Hasta ahí las cosas están claras. Nada que rebatir al pedigrí genocida del inquilino del Kremlin. Nada que discutir sobre la ineptitud estratégica del impostado emperador que ha llevado a su ejército a una deplorable humillación bajo los focos, con un alto coste de vidas por ambas partes, hasta consagrarse en el podio de los fanfarrones de boquilla de las grandes potencias. La suya lo es menos desde el 24 de febrero, sumida en el ridículo de no poder con un país notablemente inferior en tropas y armamentos, pero heroico.

Putin asusta porque tiene el botón nuclear, y ahí radica la incertidumbre que cimbrea el conflicto en un baile de escaramuzas y tentativas. ¿Está mintiendo el jerarca ruso cuando pone a su dotación nuclear en posición de combate y amenaza con una guerra atómica si se sintiera intimidado? ¿Hasta dónde llegan las sospechas de Moncloa de que Rusia piensa atacar un país de la OTAN (pongamos que hablamos de Polonia)? ¿Hasta dónde está decidido a llegar Biden una vez que se pise ese fatídico último peldaño de esta diabólica escalera de caracol?

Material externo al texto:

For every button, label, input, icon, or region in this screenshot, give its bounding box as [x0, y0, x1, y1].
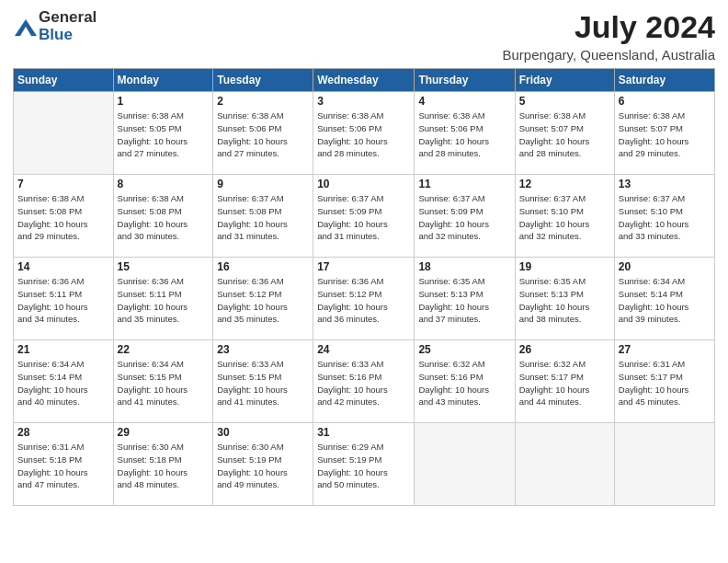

Con el texto sagrado de la Alianza Atlántica (el artículo 5 del Tratado), basta que un misil ruso alcance una sola pulgada de suelo OTAN para que se monte la III Guerra Mundial en Europa, previsiblemente de dimensiones nucleares. El apocalipsis nunca habría estado tan cerca. "Esto debe parar", sentenció este lunes el secretario general de la ONU, António Guterres, al nombrar a un mediador para un alto el fuego humanitario.

Venimos de celebrar simbólicamente la hora del planeta y el cálculo del tiempo se revisa con la llegada de la primavera, pero el reloj del fin del mundo de los científicos atómicos de Chicago debe de estar a escasos segundos de la medianoche crepuscular.

Si este Biden admonitorio no chochea al insistir, contra sus asesores, en llamar a Putin asesino, dictador y, la semana pasada, carnicero, cabe pensar que da por sentado que el ruso va a ser derrocado en un golpe como contra Mijaíl Gorbachov en el 91, por más que a su secretario de Estado, Antony Blinken, a Macron y a Boris Johnson no les guste que insulte.

No descartemos que Biden esté jugando su carta de octogenario, el abuelo que habla con la sinceridad gélida de un niño, para que Putin reciba el mensaje abrupto de que van a por él.